#### [WHAT THE TASK REQUIRES]
The expected result is the full set of records, copied precisely, with images dropped.

#### [DATA EXTRACTS]
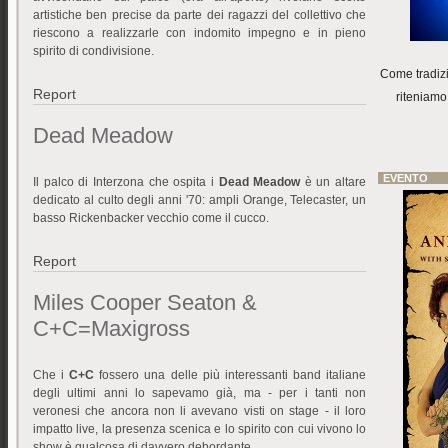
artistiche ben precise da parte dei ragazzi del collettivo che
riescono a realizzarle con indomito impegno e in pieno
spirito di condivisione.
Come tradizi
Report
riteniamo
Dead Meadow
EVENTO
Il palco di Interzona che ospita i
Dead Meadow
è un altare
dedicato al culto degli anni '70: ampli Orange, Telecaster, un
basso Rickenbacker vecchio come il cucco.
Report
Miles Cooper Seaton &
C+C=Maxigross
Che i
C+C
fossero una delle più interessanti band italiane
degli ultimi anni lo sapevamo già, ma - per i tanti non
veronesi che ancora non li avevano visti on stage - il loro
impatto live, la presenza scenica e lo spirito con cui vivono lo
show è qualcosa di davvero debordante.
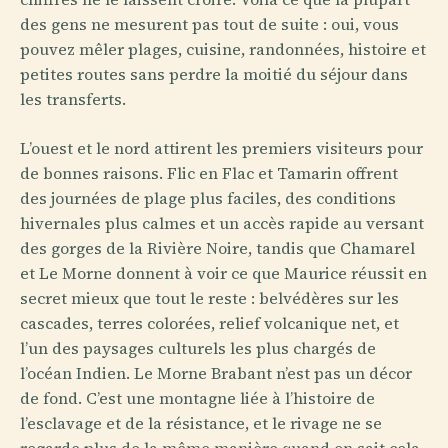
des gens ne mesurent pas tout de suite : oui, vous
pouvez mêler plages, cuisine, randonnées, histoire et
petites routes sans perdre la moitié du séjour dans
les transferts.
L’ouest et le nord attirent les premiers visiteurs pour
de bonnes raisons. Flic en Flac et Tamarin offrent
des journées de plage plus faciles, des conditions
hivernales plus calmes et un accès rapide au versant
des gorges de la Rivière Noire, tandis que Chamarel
et Le Morne donnent à voir ce que Maurice réussit en
secret mieux que tout le reste : belvédères sur les
cascades, terres colorées, relief volcanique net, et
l’un des paysages culturels les plus chargés de
l’océan Indien. Le Morne Brabant n’est pas un décor
de fond. C’est une montagne liée à l’histoire de
l’esclavage et de la résistance, et le rivage ne se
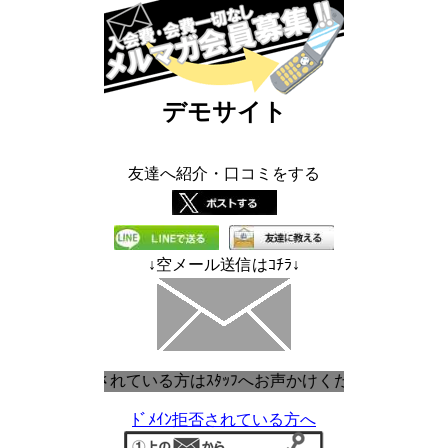
デモサイト
友達へ紹介・口コミをする
↓空メール送信はｺﾁﾗ↓
ﾒｰﾙ対策をされている方はｽﾀｯﾌへお声かけください。
ﾄﾞﾒｲﾝ拒否されている方へ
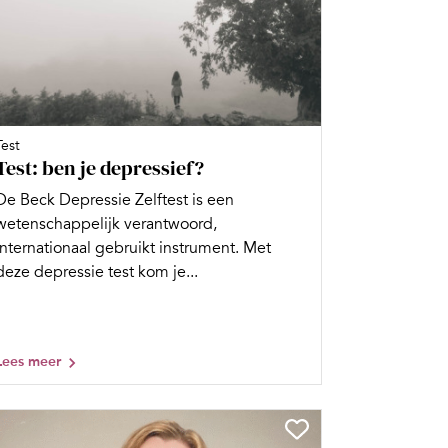
Test
Test: ben je depressief?
De Beck Depressie Zelftest is een
wetenschappelijk verantwoord,
internationaal gebruikt instrument. Met
deze depressie test kom je...
Lees meer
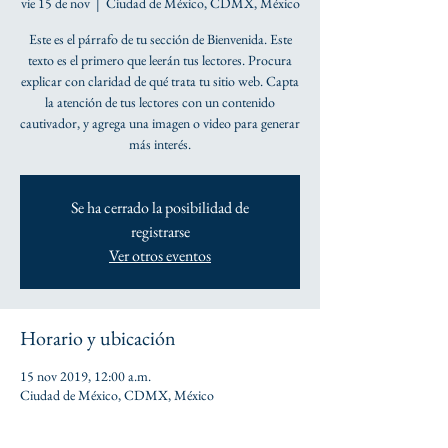
vie 15 de nov
  |  
Ciudad de México, CDMX, México
Este es el párrafo de tu sección de Bienvenida. Este
texto es el primero que leerán tus lectores. Procura
explicar con claridad de qué trata tu sitio web. Capta
la atención de tus lectores con un contenido
cautivador, y agrega una imagen o video para generar
más interés.
Se ha cerrado la posibilidad de
registrarse
Ver otros eventos
Horario y ubicación
15 nov 2019, 12:00 a.m.
Ciudad de México, CDMX, México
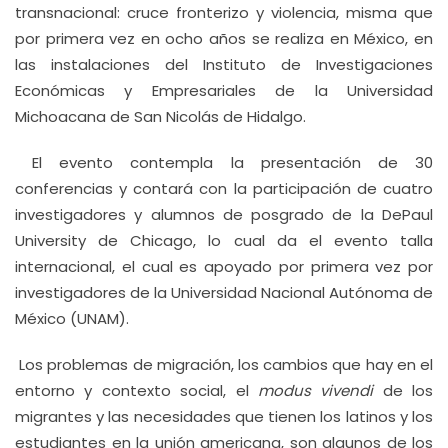
transnacional: cruce fronterizo y violencia, misma que
por primera vez en ocho años se realiza en México, en
las instalaciones del Instituto de Investigaciones
Económicas y Empresariales de la Universidad
Michoacana de San Nicolás de Hidalgo.
El evento contempla la presentación de 30
conferencias y contará con la participación de cuatro
investigadores y alumnos de posgrado de la DePaul
University de Chicago, lo cual da el evento talla
internacional, el cual es apoyado por primera vez por
investigadores de la Universidad Nacional Autónoma de
México (UNAM).
Los problemas de migración, los cambios que hay en el
entorno y contexto social, el
modus vivendi
de los
migrantes y las necesidades que tienen los latinos y los
estudiantes en la unión americana, son algunos de los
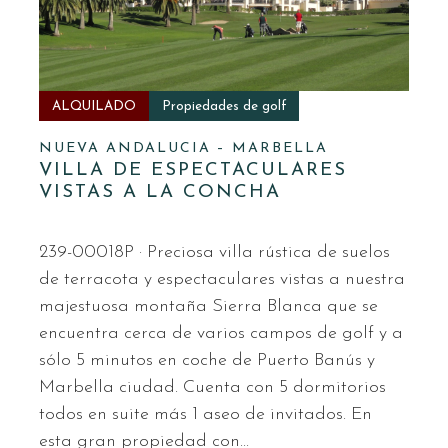
ALQUILADO
Propiedades de golf
NUEVA ANDALUCIA – MARBELLA
VILLA DE ESPECTACULARES
VISTAS A LA CONCHA
239-00018P · Preciosa villa rústica de suelos
de terracota y espectaculares vistas a nuestra
majestuosa montaña Sierra Blanca que se
encuentra cerca de varios campos de golf y a
sólo 5 minutos en coche de Puerto Banús y
Marbella ciudad. Cuenta con 5 dormitorios
todos en suite más 1 aseo de invitados. En
esta gran propiedad con…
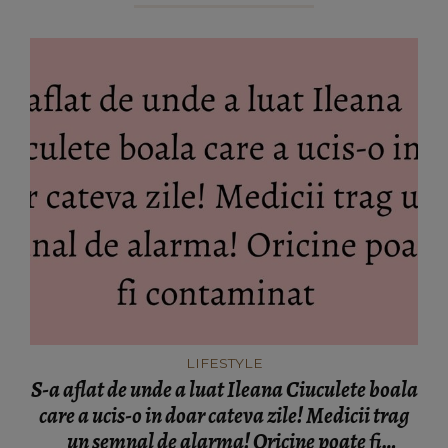
LIFESTYLE
S-a aflat de unde a luat Ileana Ciuculete boala
care a ucis-o in doar cateva zile! Medicii trag
un semnal de alarma! Oricine poate fi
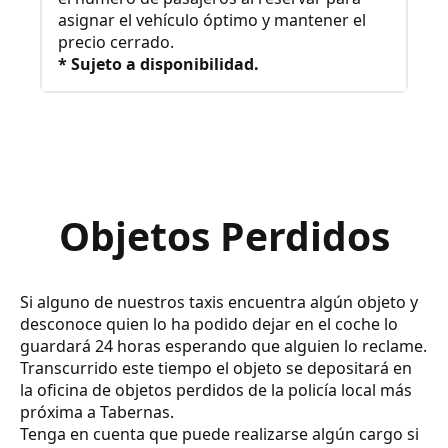
asignar el vehículo óptimo y mantener el
precio cerrado.
* Sujeto a disponibilidad.
Objetos Perdidos
Si alguno de nuestros taxis encuentra algún objeto y
desconoce quien lo ha podido dejar en el coche lo
guardará 24 horas esperando que alguien lo reclame.
Transcurrido este tiempo el objeto se depositará en
la oficina de objetos perdidos de la policía local más
próxima a Tabernas.
Tenga en cuenta que puede realizarse algún cargo si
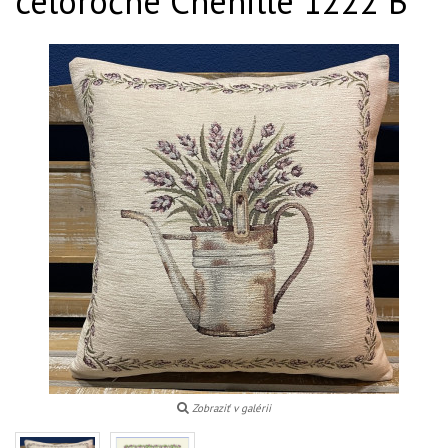
celoročné Chenille 1222 B
Zobraziť v galérii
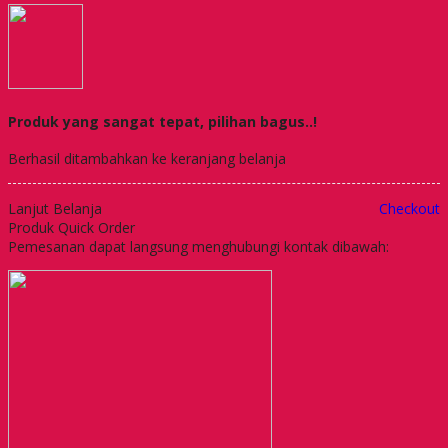
Produk yang sangat tepat, pilihan bagus..!
Berhasil ditambahkan ke keranjang belanja
Lanjut Belanja
Checkout
Produk Quick Order
Pemesanan dapat langsung menghubungi kontak dibawah:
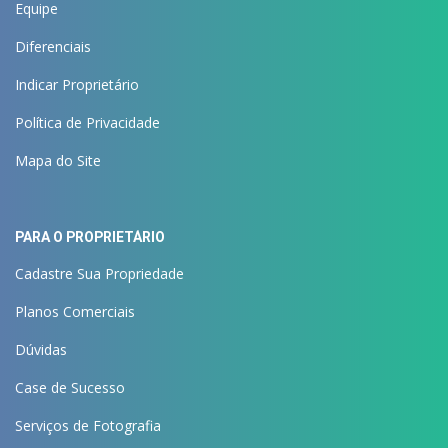
Equipe
Diferenciais
Indicar Proprietário
Política de Privacidade
Mapa do Site
PARA O PROPRIETÁRIO
Cadastre Sua Propriedade
Planos Comerciais
Dúvidas
Case de Sucesso
Serviços de Fotografia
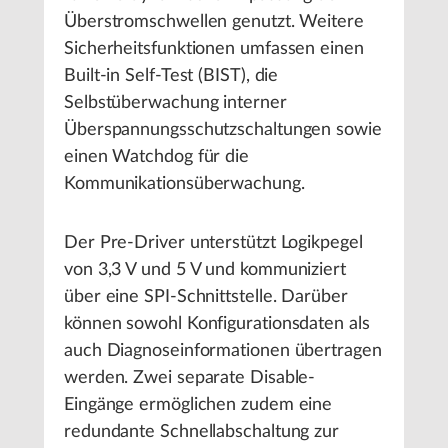
Überstromschwellen genutzt. Weitere
Sicherheitsfunktionen umfassen einen
Built-in Self-Test (BIST), die
Selbstüberwachung interner
Überspannungsschutzschaltungen sowie
einen Watchdog für die
Kommunikationsüberwachung.
Der Pre-Driver unterstützt Logikpegel
von 3,3 V und 5 V und kommuniziert
über eine SPI-Schnittstelle. Darüber
können sowohl Konfigurationsdaten als
auch Diagnoseinformationen übertragen
werden. Zwei separate Disable-
Eingänge ermöglichen zudem eine
redundante Schnellabschaltung zur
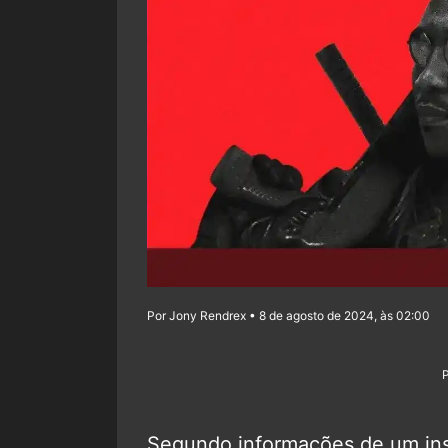
Por Jony Rendrex • 8 de agosto de 2024, às 02:00
Segundo informações de um ins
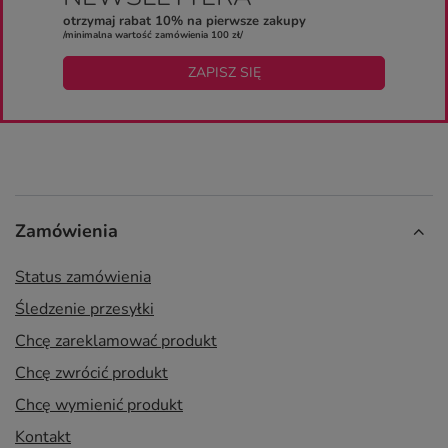
otrzymaj rabat 10% na pierwsze zakupy
/minimalna wartość zamówienia 100 zł/
ZAPISZ SIĘ
Zamówienia
Status zamówienia
Śledzenie przesyłki
Chcę zareklamować produkt
Chcę zwrócić produkt
Chcę wymienić produkt
Kontakt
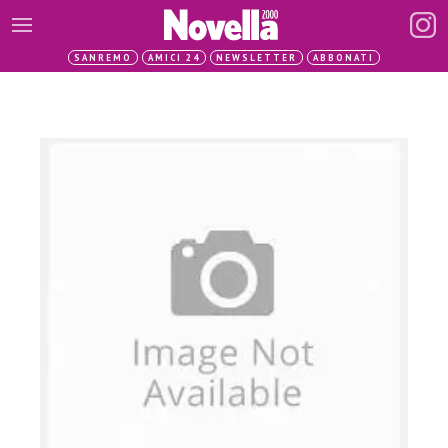
SANREMO
AMICI 24
NEWSLETTER
ABBONATI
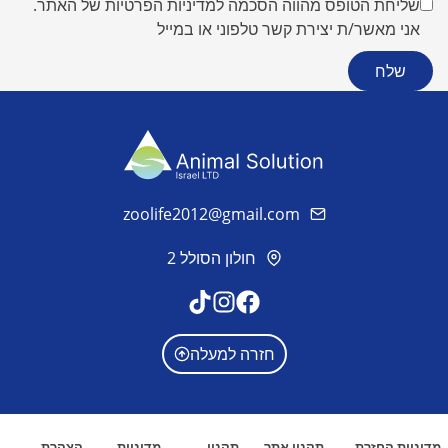
שליחת הטופס מהווה הסכמה למדיניות הפרטיות של האתר.
אני מאשר/ת יצירת קשר טלפוני או במייל
zoolife2012@gmail.com
חולון הסולל 2
חזרה למעלה
מדיניות החזרת
תקנון אתר
תקנון
מדיניות
הצהרת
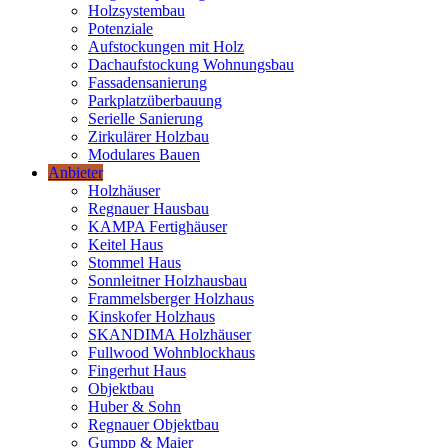
Holzsystembau
Potenziale
Aufstockungen mit Holz
Dachaufstockung Wohnungsbau
Fassadensanierung
Parkplatzüberbauung
Serielle Sanierung
Zirkulärer Holzbau
Modulares Bauen
Anbieter
Holzhäuser
Regnauer Hausbau
KAMPA Fertighäuser
Keitel Haus
Stommel Haus
Sonnleitner Holzhausbau
Frammelsberger Holzhaus
Kinskofer Holzhaus
SKANDIMA Holzhäuser
Fullwood Wohnblockhaus
Fingerhut Haus
Objektbau
Huber & Sohn
Regnauer Objektbau
Gumpp & Maier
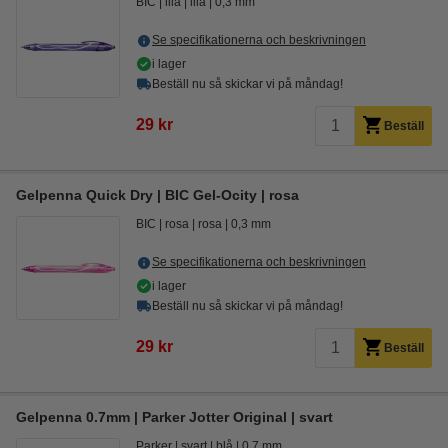
BIC
lila
lila
0,3 mm
Se specifikationerna och beskrivningen
i lager
Beställ nu så skickar vi på måndag!
29 kr
Beställ
Gelpenna Quick Dry | BIC Gel-Ocity | rosa
BIC
rosa
rosa
0,3 mm
Se specifikationerna och beskrivningen
i lager
Beställ nu så skickar vi på måndag!
29 kr
Beställ
Gelpenna 0.7mm | Parker Jotter Original | svart
Parker
svart
blå
0,7 mm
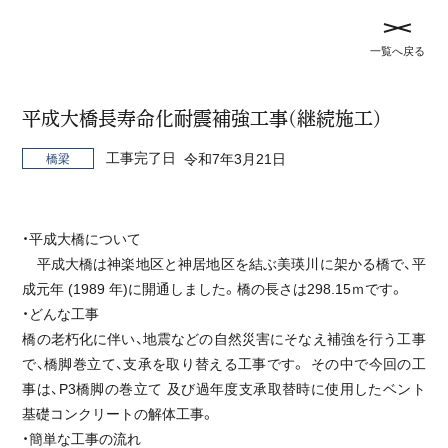
メ
記
一覧へ戻る
ニ
事
ュ
TOP
事業実績
を
ー
閉
平成大橋長寿命化耐震補強工事(継続施工)
を
じ
開
事業実績
工事完了日
令和7年3月21日
橋梁
る
閉
す
全て
トンネル
橋梁
河川
治山
災害対策
る
・平成大橋について
砂防
農地
道路
平成大橋は神楽地区と神居地区を結ぶ美瑛川に架かる橋で、平
成元年 (1989 年)に開通しました。橋の長さは298.15ｍです。
・どんな工事
橋の老朽化に伴い、地震などの自然災害にそなえ補強を行う工事
未来の農業を支える、14haの大地づくり
で、橋脚巻立て、支承を取り替える工事です。 その中で今回の工
事は、P3橋脚の巻立て 及び過年度支承取替時に使用したベント
農地
基礎コンクリートの解体工事。
・簡単な工事の流れ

#### [WRITTEN REPLY]
artistiche ben precise da parte dei ragazzi del collettivo che
riescono a realizzarle con indomito impegno e in pieno
spirito di condivisione.
Come tradizi
Report
riteniamo
Dead Meadow
EVENTO
Il palco di Interzona che ospita i
Dead Meadow
è un altare
dedicato al culto degli anni '70: ampli Orange, Telecaster, un
basso Rickenbacker vecchio come il cucco.
Report
Miles Cooper Seaton &
C+C=Maxigross
Che i
C+C
fossero una delle più interessanti band italiane
degli ultimi anni lo sapevamo già, ma - per i tanti non
veronesi che ancora non li avevano visti on stage - il loro
impatto live, la presenza scenica e lo spirito con cui vivono lo
show è qualcosa di davvero debordante.
des gens ne mesurent pas tout de suite : oui, vous
pouvez mêler plages, cuisine, randonnées, histoire et
petites routes sans perdre la moitié du séjour dans
les transferts.
L’ouest et le nord attirent les premiers visiteurs pour
de bonnes raisons. Flic en Flac et Tamarin offrent
des journées de plage plus faciles, des conditions
hivernales plus calmes et un accès rapide au versant
des gorges de la Rivière Noire, tandis que Chamarel
et Le Morne donnent à voir ce que Maurice réussit en
secret mieux que tout le reste : belvédères sur les
cascades, terres colorées, relief volcanique net, et
l’un des paysages culturels les plus chargés de
l’océan Indien. Le Morne Brabant n’est pas un décor
de fond. C’est une montagne liée à l’histoire de
l’esclavage et de la résistance, et le rivage ne se
デモサイト
友達へ紹介・口コミをする
↓空メール送信はｺﾁﾗ↓
ﾒｰﾙ対策をされている方はｽﾀｯﾌへお声かけください。
ﾄﾞﾒｲﾝ拒否されている方へ
Test
Test: ben je depressief?
De Beck Depressie Zelftest is een
wetenschappelijk verantwoord,
internationaal gebruikt instrument. Met
deze depressie test kom je...
Lees meer
vie 15 de nov
  |  
Ciudad de México, CDMX, México
Este es el párrafo de tu sección de Bienvenida. Este
texto es el primero que leerán tus lectores. Procura
explicar con claridad de qué trata tu sitio web. Capta
la atención de tus lectores con un contenido
cautivador, y agrega una imagen o video para generar
más interés.
Se ha cerrado la posibilidad de
registrarse
Ver otros eventos
Horario y ubicación
15 nov 2019, 12:00 a.m.
Ciudad de México, CDMX, México
transnacional: cruce fronterizo y violencia, misma que
por primera vez en ocho años se realiza en México, en
las instalaciones del Instituto de Investigaciones
Económicas y Empresariales de la Universidad
Michoacana de San Nicolás de Hidalgo.
El evento contempla la presentación de 30
conferencias y contará con la participación de cuatro
investigadores y alumnos de posgrado de la DePaul
University de Chicago, lo cual da el evento talla
internacional, el cual es apoyado por primera vez por
investigadores de la Universidad Nacional Autónoma de
México (UNAM).
Los problemas de migración, los cambios que hay en el
entorno y contexto social, el
modus vivendi
de los
migrantes y las necesidades que tienen los latinos y los
estudiantes en la unión americana, son algunos de los
ALQUILADO
Propiedades de golf
NUEVA ANDALUCIA – MARBELLA
VILLA DE ESPECTACULARES
VISTAS A LA CONCHA
239-00018P · Preciosa villa rústica de suelos
de terracota y espectaculares vistas a nuestra
majestuosa montaña Sierra Blanca que se
encuentra cerca de varios campos de golf y a
sólo 5 minutos en coche de Puerto Banús y
Marbella ciudad. Cuenta con 5 dormitorios
todos en suite más 1 aseo de invitados. En
esta gran propiedad con…
LIFESTYLE
S-a aflat de unde a luat Ileana Ciuculete boala
care a ucis-o in doar cateva zile! Medicii trag
un semnal de alarma! Oricine poate fi
asignar el vehículo óptimo y mantener el
precio cerrado.
* Sujeto a disponibilidad.
Objetos Perdidos
Si alguno de nuestros taxis encuentra algún objeto y
desconoce quien lo ha podido dejar en el coche lo
guardará 24 horas esperando que alguien lo reclame.
Transcurrido este tiempo el objeto se depositará en
la oficina de objetos perdidos de la policía local más
próxima a Tabernas.
Tenga en cuenta que puede realizarse algún cargo si
celoročné Chenille 1222 B
Zobraziť v galérii
Produk yang sangat tepat, pilihan bagus..!
Berhasil ditambahkan ke keranjang belanja
Lanjut Belanja
Checkout
Produk Quick Order
Pemesanan dapat langsung menghubungi kontak dibawah:
Equipe
Diferenciais
Indicar Proprietário
Política de Privacidade
Mapa do Site
PARA O PROPRIETÁRIO
Cadastre Sua Propriedade
Planos Comerciais
Dúvidas
Case de Sucesso
Serviços de Fotografia
Überstromschwellen genutzt. Weitere
Sicherheitsfunktionen umfassen einen
Built-in Self-Test (BIST), die
Selbstüberwachung interner
Überspannungsschutzschaltungen sowie
einen Watchdog für die
Kommunikationsüberwachung.
Der Pre-Driver unterstützt Logikpegel
von 3,3 V und 5 V und kommuniziert
über eine SPI-Schnittstelle. Darüber
können sowohl Konfigurationsdaten als
auch Diagnoseinformationen übertragen
werden. Zwei separate Disable-
Eingänge ermöglichen zudem eine
redundante Schnellabschaltung zur
Por Jony Rendrex • 8 de agosto de 2024, às 02:00
Segundo informações de um ins
otrzymaj rabat 10% na pierwsze zakupy
/minimalna wartość zamówienia 100 zł/
ZAPISZ SIĘ
Zamówienia
Status zamówienia
Śledzenie przesyłki
Chcę zareklamować produkt
Chcę zwrócić produkt
Chcę wymienić produkt
Kontakt
SANREMO
AMICI 24
NEWSLETTER
ABBONATI
שליחת הטופס מהווה הסכמה למדיניות הפרטיות של האתר.
אני מאשר/ת יצירת קשר טלפוני או במייל
zoolife2012@gmail.com
חולון הסולל 2
חזרה למעלה
מדיניות החזרת
תקנון אתר
תקנון
מדיניות
הצהרת
Holzsystembau
Potenziale
Aufstockungen mit Holz
Dachaufstockung Wohnungsbau
Fassadensanierung
Parkplatzüberbauung
Serielle Sanierung
Zirkulärer Holzbau
Modulares Bauen
Anbieter
Holzhäuser
Regnauer Hausbau
KAMPA Fertighäuser
Keitel Haus
Stommel Haus
Sonnleitner Holzhausbau
Frammelsberger Holzhaus
Kinskofer Holzhaus
SKANDIMA Holzhäuser
Fullwood Wohnblockhaus
Fingerhut Haus
Objektbau
Huber & Sohn
Regnauer Objektbau
Gumpp & Maier
BIC
lila
lila
0,3 mm
Se specifikationerna och beskrivningen
i lager
Beställ nu så skickar vi på måndag!
29 kr
Beställ
Gelpenna Quick Dry | BIC Gel-Ocity | rosa
BIC
rosa
rosa
0,3 mm
Se specifikationerna och beskrivningen
i lager
Beställ nu så skickar vi på måndag!
29 kr
Beställ
Gelpenna 0.7mm | Parker Jotter Original | svart
Parker
svart
blå
0,7 mm
メ
記
一覧へ戻る
ニ
事
ュ
TOP
事業実績
を
ー
閉
平成大橋長寿命化耐震補強工事(継続施工)
を
じ
開
事業実績
工事完了日
令和7年3月21日
橋梁
る
閉
す
全て
トンネル
橋梁
河川
治山
災害対策
る
・平成大橋について
砂防
農地
道路
平成大橋は神楽地区と神居地区を結ぶ美瑛川に架かる橋で、平
成元年 (1989 年)に開通しました。橋の長さは298.15ｍです。
・どんな工事
橋の老朽化に伴い、地震などの自然災害にそなえ補強を行う工事
未来の農業を支える、14haの大地づくり
で、橋脚巻立て、支承を取り替える工事です。 その中で今回の工
事は、P3橋脚の巻立て 及び過年度支承取替時に使用したベント
農地
基礎コンクリートの解体工事。
・簡単な工事の流れ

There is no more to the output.